When President Obama signed the Patient Protection and Affordable Care Act (ACA) into law in 2010, one of its core tenets was expanding use and access to health technology, both by health care providers and consumers. The ACA passed at a time when the health software, app development, and mobile device industries were poised for exponential growth.
In 2010, only about 20 percent of smartphone users used their device to research health information, and the number of health apps on the market was fewer than 15,000. By December 2014, health and fitness apps were the fastest growing category, and more than 100,000 mobile health apps were available. According to PricewaterhouseCoopers, one in five Americans owns a wearable health and fitness device, such as a Fitbit, and one in 10 wears the device daily. Plus, two in three health care providers are using a smartphone or tablet in the daily patient care routine.
A question remains, however: How will health technology be regulated?
FDA and Health Technology
In 1976, the FDA issued its first guidelines, covering what the organization considered health technology at the time. Any “instrument, apparatus, implement, machine, contrivance, implant, in vitro reagent, or other similar or related article, including any component, part, or accessory…” would need FDA approval before consumer use. In 1976, leading health technology included items such as contact lenses and cochlear implants. Early regulators could not anticipate the health technology commonly used today.
Over the past few years, new fields such as health informatics have contributed to developments in advanced devices, home and personal health sensors and telehealth technology, that are transforming health care. Despite these advances, the FDA continues to approve and regulate these technologies using guidelines developed during the Jimmy Carter era.
Congress, Health Technology, and the FDA
As the health technology market continued to grow, the FDA indicated to developers and CEOs that the agency would take a light approach to regulating health care apps and wearables. However, the lack of written guidelines stifled development; companies were hesitant to undertake developing new technology that would later be subject to oppressive regulations and no longer eligible for direct marketing to consumers.

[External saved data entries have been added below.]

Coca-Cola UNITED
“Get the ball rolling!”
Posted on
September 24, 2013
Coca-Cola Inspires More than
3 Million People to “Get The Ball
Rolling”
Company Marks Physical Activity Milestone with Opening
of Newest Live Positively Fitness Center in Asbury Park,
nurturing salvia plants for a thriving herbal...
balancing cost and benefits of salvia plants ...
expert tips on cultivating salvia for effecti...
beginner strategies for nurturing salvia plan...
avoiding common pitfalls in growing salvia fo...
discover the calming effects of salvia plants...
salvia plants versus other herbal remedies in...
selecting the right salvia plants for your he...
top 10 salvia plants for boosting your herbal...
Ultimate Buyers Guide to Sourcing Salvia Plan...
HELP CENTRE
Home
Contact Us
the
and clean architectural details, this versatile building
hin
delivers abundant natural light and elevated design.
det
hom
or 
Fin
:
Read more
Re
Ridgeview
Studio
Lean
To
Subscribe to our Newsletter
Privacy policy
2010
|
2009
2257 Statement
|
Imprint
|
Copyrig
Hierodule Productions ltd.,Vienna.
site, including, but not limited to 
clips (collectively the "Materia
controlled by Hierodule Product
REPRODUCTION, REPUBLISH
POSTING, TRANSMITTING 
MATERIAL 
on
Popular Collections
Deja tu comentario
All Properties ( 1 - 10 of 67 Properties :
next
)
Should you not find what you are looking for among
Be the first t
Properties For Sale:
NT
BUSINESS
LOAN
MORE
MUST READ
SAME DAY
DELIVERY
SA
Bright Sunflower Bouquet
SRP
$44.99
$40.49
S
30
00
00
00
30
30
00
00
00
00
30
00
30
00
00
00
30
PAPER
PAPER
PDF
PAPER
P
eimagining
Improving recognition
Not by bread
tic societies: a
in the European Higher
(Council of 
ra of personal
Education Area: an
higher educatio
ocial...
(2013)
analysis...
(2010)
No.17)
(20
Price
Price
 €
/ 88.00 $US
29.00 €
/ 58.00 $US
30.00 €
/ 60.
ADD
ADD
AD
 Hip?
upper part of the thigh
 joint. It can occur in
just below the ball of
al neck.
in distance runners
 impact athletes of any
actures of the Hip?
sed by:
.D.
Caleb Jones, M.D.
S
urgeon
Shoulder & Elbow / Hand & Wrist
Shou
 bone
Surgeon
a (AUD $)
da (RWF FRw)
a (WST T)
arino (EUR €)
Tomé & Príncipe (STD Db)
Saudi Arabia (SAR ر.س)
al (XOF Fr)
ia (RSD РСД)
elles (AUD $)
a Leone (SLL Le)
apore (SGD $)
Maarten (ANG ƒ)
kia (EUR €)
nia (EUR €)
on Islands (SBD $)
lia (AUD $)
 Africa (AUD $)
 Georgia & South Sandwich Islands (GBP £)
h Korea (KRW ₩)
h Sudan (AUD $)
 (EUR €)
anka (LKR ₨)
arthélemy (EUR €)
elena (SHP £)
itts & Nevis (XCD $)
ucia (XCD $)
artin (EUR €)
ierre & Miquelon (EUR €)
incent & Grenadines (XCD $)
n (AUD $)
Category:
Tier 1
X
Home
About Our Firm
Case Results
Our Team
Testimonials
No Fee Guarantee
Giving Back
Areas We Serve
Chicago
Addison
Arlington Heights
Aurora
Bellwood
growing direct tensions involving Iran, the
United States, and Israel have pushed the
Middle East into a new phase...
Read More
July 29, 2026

In 2014, Sen. Orrin Hatch introduced the MedTech Act, exempting electronic health records and other consumer health software from FDA regulation. Rep. Marsha Blackburn followed suit with the SOFTWARE Act (Sensible Oversight for Technology which Advances Regulatory Efficiency), further clarifying the FDA’s role in consumer health technology products.
Finally, early in 2015, the FDA responded to growing calls for concrete guidance on handling consumer health technology and wearable devices. In a release met favorably by health care CEOs and CMOs, the FDA indicated it would not regulate any device that did not pose a serious health risk to the consumer if the device malfunctioned. The FDA also stated it would not regulate apps providing fitness tracking or tracking and recording of basic health metrics.
With these new guidelines in place, the stage is set for further innovation and development in health care wearables and apps. The FDA has also positioned itself to streamline approval of regulated devices, giving consumers more tools to monitor and manage their health.